Hat Deutschland durch die Pisa-Ergebnisse etwas gelernt?
Die Reaktion von Deutschland auf Pisa war eine andere als bei anderen Ländern, die ebenfalls schlecht abgeschnitten und dann umgestellt haben. Nehmen wir als Beispiel die gymnasiale Oberstufe: Weltweit kann man einen Internationalen Bachelor machen, für den man sich fünf Fächer aussuchen darf. Was machen wir? Wir verteilen Grundlagenfächer und zwingen die Schüler diese Hauptfächer zu nehmen. Ein Schüler, der keine naturwissenschaftlichen Fähigkeiten besitzt, wird gezwungen Mathe zu nehmen, nur weil er einen Schwerpunkt in Kunst oder Musik gewählt hat. Wozu? Das ist der völlig falsche Weg! Damit verenge ich die Handlungschancen und versuche etwas in einem Alter von 15, 16 zu steuern, was gar nicht mehr zu steuern ist.

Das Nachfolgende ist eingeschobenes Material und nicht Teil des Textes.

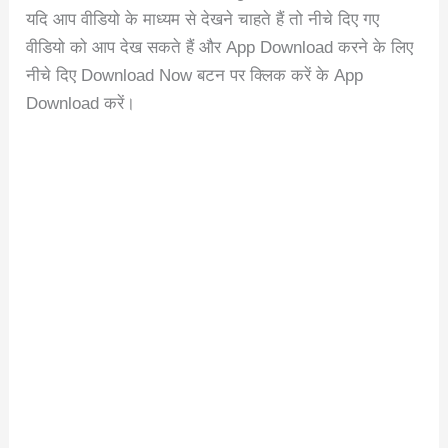
यदि आप वीडियो के माध्यम से देखने चाहते हैं तो नीचे दिए गए
वीडियो को आप देख सकते हैं और App Download करने के लिए
नीचे दिए Download Now बटन पर क्लिक करें के App
Download करें।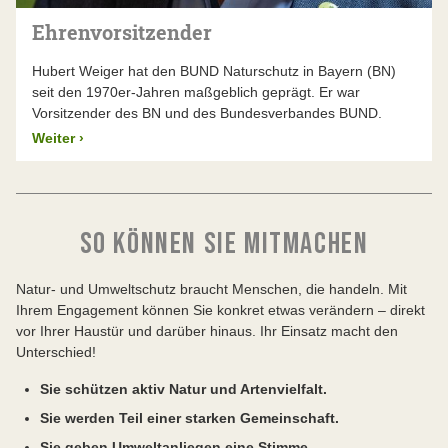
Natur in Bayern.
Ehrenvorsitzender
Hubert Weiger hat den BUND Naturschutz in Bayern (BN)
seit den 1970er-Jahren maßgeblich geprägt. Er war
Vorsitzender des BN und des Bundesverbandes BUND.
Weiter
›
SO KÖNNEN SIE MITMACHEN
Natur- und Umweltschutz braucht Menschen, die handeln. Mit
Ihrem Engagement können Sie konkret etwas verändern – direkt
vor Ihrer Haustür und darüber hinaus. Ihr Einsatz macht den
Unterschied!
Sie schützen aktiv Natur und Artenvielfalt.
Sie werden Teil einer starken Gemeinschaft.
Sie geben Umweltanliegen eine Stimme.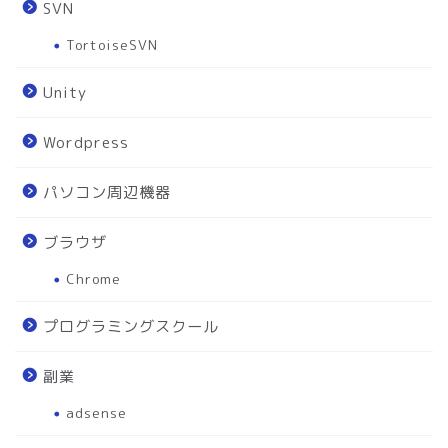
SVN
TortoiseSVN
Unity
Wordpress
パソコン周辺機器
ブラウザ
Chrome
プログラミングスクール
副業
adsense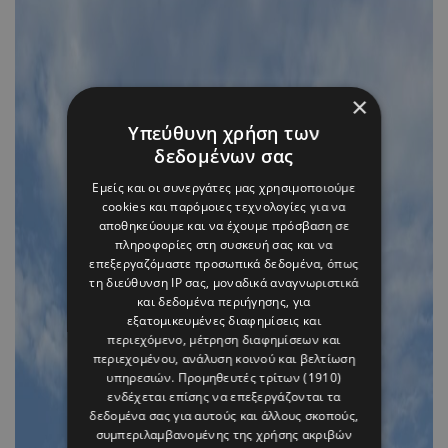
×
Υπεύθυνη χρήση των
δεδομένων σας
Εμείς και οι συνεργάτες μας χρησιμοποιούμε
cookies και παρόμοιες τεχνολογίες για να
αποθηκεύουμε και να έχουμε πρόσβαση σε
πληροφορίες στη συσκευή σας και να
επεξεργαζόμαστε προσωπικά δεδομένα, όπως
τη διεύθυνση IP σας, μοναδικά αναγνωριστικά
και δεδομένα περιήγησης, για
εξατομικευμένες διαφημίσεις και
περιεχόμενο, μέτρηση διαφημίσεων και
περιεχομένου, ανάλυση κοινού και βελτίωση
υπηρεσιών.
Προμηθευτές τρίτων (1910)
ενδέχεται επίσης να επεξεργάζονται τα
δεδομένα σας για αυτούς και άλλους σκοπούς,
συμπεριλαμβανομένης της χρήσης ακριβών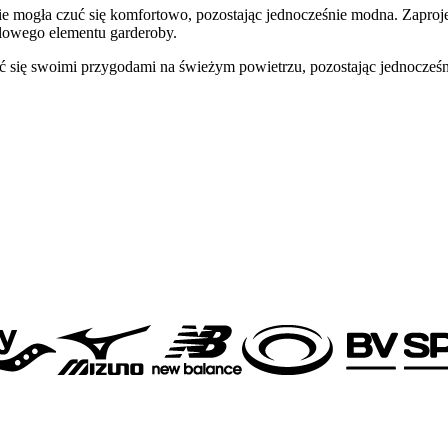
mogła czuć się komfortowo, pozostając jednocześnie modna. Zaprojek
ylowego elementu garderoby.
się swoimi przygodami na świeżym powietrzu, pozostając jednocześn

Welchen Wert hat heute das Abitur?
Das Abitur ist heute in der globalisierten Welt nur ein Mindeststandart, der in der Bildung erforderlich ist und den ¾ eines Jahrganges erreichen müssen! Wir sind im OECD-Rangvergleich ganz hinten, was die Abschlussquote mit Hochschulberechtigung angeht, weil das Abitur schwerer ist als in anderen Ländern. Dabei müssten es viel mehr Schüler und vor allem leichter erreichen können. Was hat man heute mit dem Abitur oder Studium? Das sind die normalen Stellen, die man damit bekommt. Die Illusion, die man der Jugend unterbreitet, das sie was Besonderes haben, die ist gar nicht mehr gegeben.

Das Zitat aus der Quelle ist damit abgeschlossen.